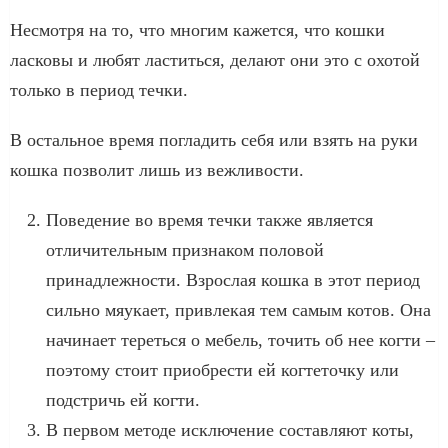
Несмотря на то, что многим кажется, что кошки
ласковы и любят ластиться, делают они это с охотой
только в период течки.
В остальное время погладить себя или взять на руки
кошка позволит лишь из вежливости.
Поведение во время течки также является
отличительным признаком половой
принадлежности. Взрослая кошка в этот период
сильно мяукает, привлекая тем самым котов. Она
начинает тереться о мебель, точить об нее когти –
поэтому стоит приобрести ей когтеточку или
подстричь ей когти.
В первом методе исключение составляют коты,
──────
== PROBLEM TO WORK ON ==
Lines before the one containing "подстричь ей когти." stay out; reproduce that line and all the lines after it, through the end of the listing, exactly.

== RESULT FOR THIS TASK ==
подстричь ей когти.
В первом методе исключение составляют коты,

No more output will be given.